Anyway, what I am gearing up for here is my excuse for using another prompt. This time I am going to type it up myself, since my formatting was completely messed up last time I copied and pasted. Oh good, more computer-related time wasting. Weren't these things supposed to make our lives easier?
(I've chosen a nice, cheerful topic for today so I'll soon be much more fun. Hang in there.)
If someone, anyone, could give you a gift right now that would truly make you happy, what would it be? Would a single rose make your day or would you need something like a new car?
It can be anything, so do not worry what other people will think of your choice. What do you want most right now, in this moment?
I'm assuming you, whoever you are, are looking for something more sophisticated than, bed with a cup of tea and a West Wing episode, followed by a lie in tomorrow.
It's a lovely sentiment, isn't it, not to worry what other people will think of my choice, but I'm putting it online for everyone to read. And I now know that everyone includes some people I actually am friends with in real life. It would take extraordinary reserves of self-confidence to blog the same way as I write in my journal. Wouldn't it? But I'll give it my best shot.

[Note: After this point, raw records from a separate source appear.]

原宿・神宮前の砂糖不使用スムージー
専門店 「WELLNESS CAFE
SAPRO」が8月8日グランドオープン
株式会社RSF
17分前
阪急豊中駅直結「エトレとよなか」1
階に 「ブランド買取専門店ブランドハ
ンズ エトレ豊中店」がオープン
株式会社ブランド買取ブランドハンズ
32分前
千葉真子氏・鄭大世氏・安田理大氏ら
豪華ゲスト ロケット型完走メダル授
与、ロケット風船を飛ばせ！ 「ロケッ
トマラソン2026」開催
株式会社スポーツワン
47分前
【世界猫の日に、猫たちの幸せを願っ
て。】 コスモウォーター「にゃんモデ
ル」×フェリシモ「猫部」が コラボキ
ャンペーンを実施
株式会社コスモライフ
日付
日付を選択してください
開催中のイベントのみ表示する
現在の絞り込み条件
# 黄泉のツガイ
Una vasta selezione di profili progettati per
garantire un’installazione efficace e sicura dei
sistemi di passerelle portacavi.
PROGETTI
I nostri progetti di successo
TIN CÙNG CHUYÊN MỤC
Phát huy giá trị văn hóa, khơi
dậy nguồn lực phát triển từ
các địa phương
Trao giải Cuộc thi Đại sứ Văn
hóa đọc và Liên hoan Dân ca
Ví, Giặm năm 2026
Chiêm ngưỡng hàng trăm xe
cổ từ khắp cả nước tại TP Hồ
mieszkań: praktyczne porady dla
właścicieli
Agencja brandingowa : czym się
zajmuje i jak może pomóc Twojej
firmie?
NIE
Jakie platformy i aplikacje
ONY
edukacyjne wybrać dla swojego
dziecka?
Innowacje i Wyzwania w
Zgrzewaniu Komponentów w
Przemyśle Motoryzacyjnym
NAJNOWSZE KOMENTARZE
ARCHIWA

First question is, who is the anyone who is giving me a gift? Because, frankly, if Bradley Whitford were to turn up on my doorstep clean-shaven and bearing said red rose, that is my day pretty much made. (Man, I sound American these days. But that's a topic for another day.) Actually, he could turn up with not so much as a wilted daisy and still be very welcome.
Or, if Janel Moloney or Melissa Fitzgerald or Lauren Graham wanted to buy me a coffee, that would be fine too. Especially if it was one of those nice latté things I've heard you can get in other countries.
Second question - can I really have anything? Like, for example, a first-class plane ticket to DC for after that pesky ash cloud has cleared? An apartment within walking distance of the White House and a Starbucks - or, better still, in Georgetown - where I could sit and write my book (yes, I really am going to finish it one day), gather inspiration for my next one, and, assuming the absence of Bradley Whitford from my life after all, meet my own Josh Lyman? (Yes, there's a theme here. I'm sorry, but surely by now you can't still be surprised.)
I don't even need to have the apartment forever. (Erm, didn't I used to call that a flat? I rest my earlier case.) Just a few months. See how undemanding I am.
I'm not sure what any of this says about me, but I'm thinking it's probably nothing you or I hadn't already figured out. (Just to throw in another Americanism.)
But see, I'm not yet ready to go to bed. There must be other options that would work. A very large Amazon gift voucher, for instance. A couple of weeks on a Californian beach. (There's that theme again.)
Oh, I know. I know what I really want. An iPhone. I want an iPhone. I've wanted one for a long, long time and now that you can get them free on Orange back in the UK, that the adverts for applications are everywhere, I want one even more. So close, yet...
That said, if we're wishing for things, I want Belgium to repeal its ridiculous law which forbids phone companies from giving out free mobiles. Then I could have an iPhone, everyone I know could have an iPhone, Belgium could start tweeting and I'd have some online friends in my time zone and not feel like I live in a country that is somehow lacking in something vital. Which is spectacularly unfair, because we have amazing chocolate and beer and waffles and chips here, many great people, and enough quirkiness to fill a lifetime of novels.
Novels. To be honest, a few months off work so I could write mine would be amazing - even if I can't do it in Georgetown or New York City or Cambridge or a village in the South of France. Also, for an expert in the publishing industry to move in with me and be my writing coach for a few weeks.
Wow. Better go to bed before I start asking for, ahem, the impossible.
They have started showing promos for "The Good Guys" here, and I have to say, that watching the character with the moustache and the gun is appealing, in a dirty kind of way.
ReplyDeleteAs someone who shares your love of all things Josh Lyman, I'm deeply disturbed by this on like 12 different levels.
You have given me a lot to think about tonight... You stated a serious thought in a humorous way. I guess there are a lot of things I COULD ask for...selfish wants...and silly things that mean absolutely nothing in the grand scheme of things. BUT If there was anything I could immediately ask for and receive,(and I do in my prayers),I guess it would be to be completely healthy again. Simply put I just want to be ME again. Thanx Claire....
ReplyDeleteHey Rosemary - thanks for that! I think my next blog post might be on how incredibly selfish and materialistic I have become, and that I maybe ought to rejiggle my priorities somewhat!!